[[ Available data open ]]

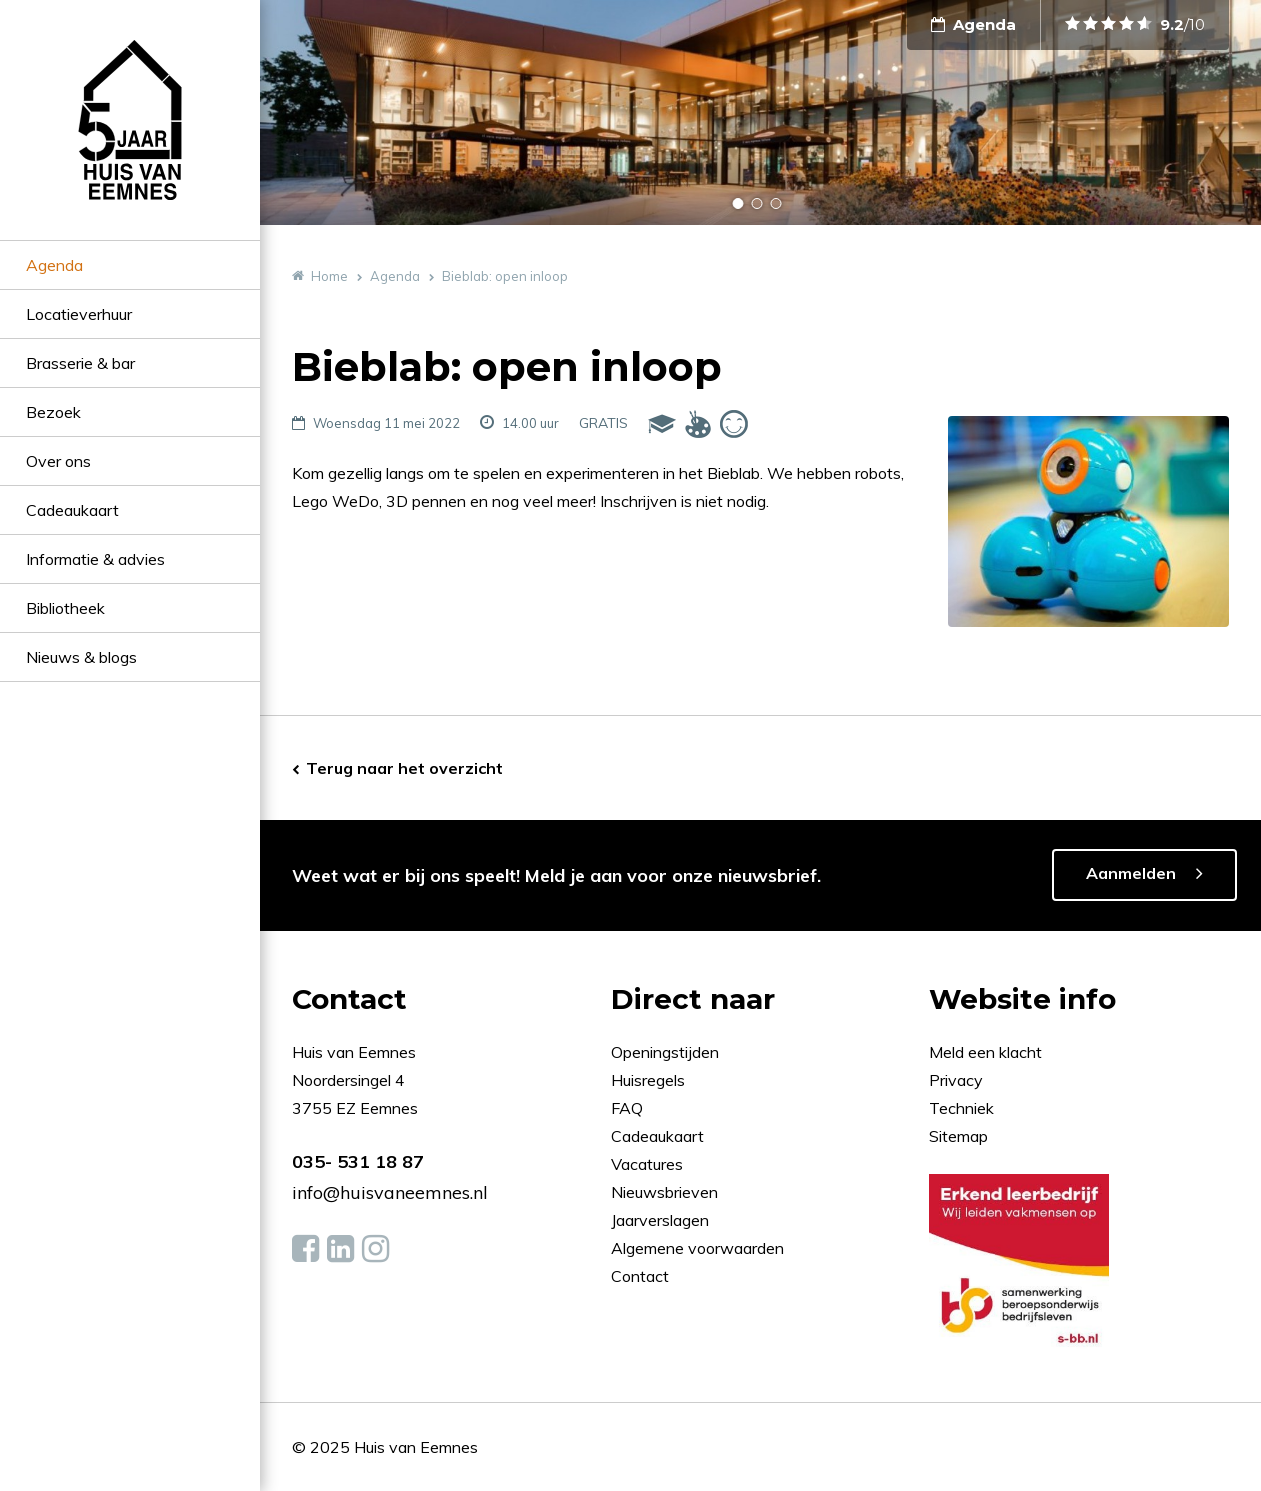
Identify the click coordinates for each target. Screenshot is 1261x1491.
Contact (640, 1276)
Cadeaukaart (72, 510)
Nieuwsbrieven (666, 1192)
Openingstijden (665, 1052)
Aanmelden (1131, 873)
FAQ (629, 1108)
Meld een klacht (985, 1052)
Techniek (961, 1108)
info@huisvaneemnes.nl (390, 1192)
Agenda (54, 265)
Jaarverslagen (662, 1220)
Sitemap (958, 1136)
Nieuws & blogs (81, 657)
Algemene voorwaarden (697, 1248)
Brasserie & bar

[[ Available data closed ]]

### Task brief
Copy out every line of the data above, taking care to leave the pictures out.

### Answer section
Identify the click coordinates for each target. Screenshot is 1261x1491.
Contact (640, 1276)
Cadeaukaart (72, 510)
Nieuwsbrieven (666, 1192)
Openingstijden (665, 1052)
Aanmelden (1131, 873)
FAQ (629, 1108)
Meld een klacht (985, 1052)
Techniek (961, 1108)
info@huisvaneemnes.nl (390, 1192)
Agenda (54, 265)
Jaarverslagen (662, 1220)
Sitemap (958, 1136)
Nieuws & blogs (81, 657)
Algemene voorwaarden (697, 1248)
Brasserie & bar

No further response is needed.